Saturday, January 1, 2011

What Is It?


GeoTagged, [N29.89810, E81.30031]

What the hell is this bright ball of Fire in the sky? Oh shit, we're all gonna die!

What?

Oh. Sun? Right. That's supposed to be there.




It's the first day of the new year. If the nutcases are to be believed, it's the last full year we're ever going to experience. Here's a hint: it's not. The Mayans or the Aztecs or whatever hadn't even worked out that dead virgins aren't the currency of the Universe. They sure as hell didn't know jack-shit about it's end (or our end in it).

But what if they were right? I don't want this to turn into one of those what if you only had a year to live things; but what if you only had a year to live? What if humanity only had a year to live?

This is the more important question, to me, because it begins to encroach into the realm of morality and accountability. Since I gave up my illusions about afterlife and the notion of judgement on a grand, divine cosmic scale, I've spent a lot of time thinking about morality, about meaning and purpose.

If I only had a year. If we only had a year (and you can extrapolate this out to 70 or a hundred, later), what would I want to do? What would I consider important? If there is nothing after that year, how should I conduct myself?

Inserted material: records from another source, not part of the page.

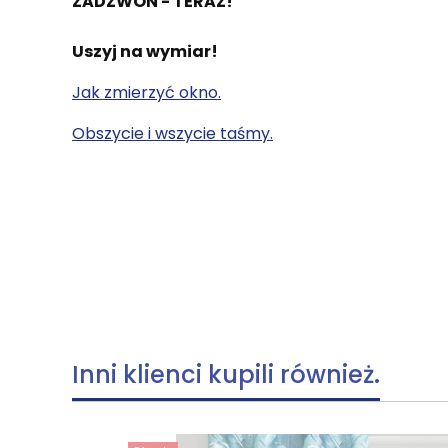
ZADZWOŃ - TERAZ!
Uszyj na wymiar!
Jak zmierzyć okno.
Obszycie i wszycie taśmy.
Inni klienci kupili również.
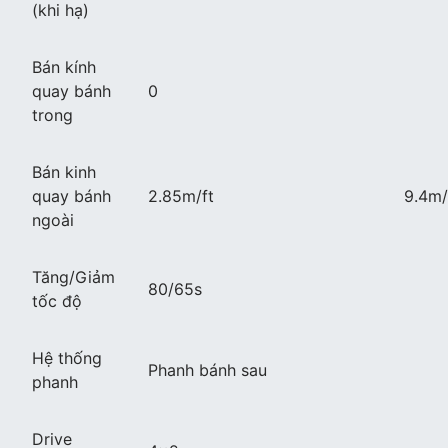
(khi hạ)
Bán kính
quay bánh
0
trong
Bán kinh
quay bánh
2.85m/ft
9.4m/
ngoài
Tăng/Giảm
80/65s
tốc độ
Hệ thống
Phanh bánh sau
phanh
Drive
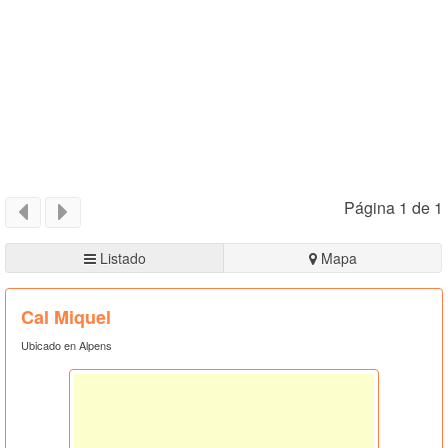
Página 1 de 1
Listado
Mapa
Cal Miquel
Ubicado en Alpens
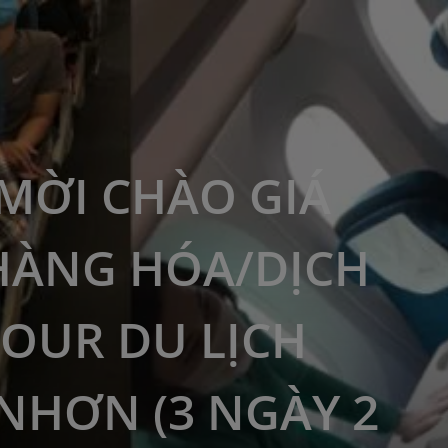
MỜI CHÀO GIÁ
HÀNG HÓA/DỊCH
TOUR DU LỊCH
NHƠN (3 NGÀY 2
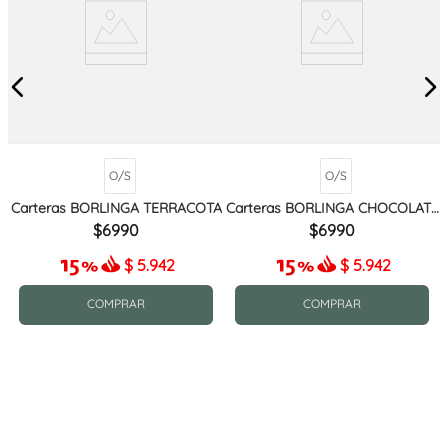
O/S
O/S
Carteras BORLINGA TERRACOTA
Carteras BORLINGA CHOCOLATE
MIX
6990
6990
$
5.942
$
5.942
COMPRAR
COMPRAR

A great many of the Christians I talk at (I don't think they hear me), would have me believe that the only thing to do in this scenario is whatever the fuck I want. Pillage, rape, murder (they don't actually say "pillage," but how awesome would it be if they did?).

But the truth is this: my life has no meaning or purpose beyond what I give it. My morality comes into play only in what meaning and purpose I choose to ascribe to life (Curly's "one thing" from the movie City Slickers).

The only thing I can come up with, the only purpose I can fathom, is to make the lives of those around me as pleasant and enjoyable and HOLY-FUCKSHIT-AWESOME as I possibly can. There is no way to live on after this life, except in the memories of our fellow humans, and in the stories we tell and that are told about us.

I feel that I have been somewhat remiss in these duties, of late.

My friends and family might tell a story of me to their children after I'm gone. Perhaps stories of my own will outlive my all too short life. What will they say about me? What impact will I make on the next generation? The one after that? If any, it can only be a small one. There's already been a Santa Claus, I don't think my life story could reach such epic exaggeration and lasting influence.

So I (we) really can't rely on doing right by others in order to live on through them. Not overtly, at any rate. The only reason to be, then, that I can see, is to experience as much of life as possible. To do everything that there is to do and to share it with as many people as I can.

I don't murder or rape or even pillage. Not because there's some all-seeing sky daddy out there who's going to spank me, but because I recognize in those around me, in you, that same predicament. What right have I to take your stuff, your life? No more right than you have to mine.

It may be only our mutual agreement that this is a bad thing that keeps us from each other's throats, but so long as we can agree to it, we can share in the only thing there is to live for.

One another. The shared accumulation of fourteen billion lifetimes all crammed into the last year of humanity.

I guess it's a good thing we've got more than just a year left.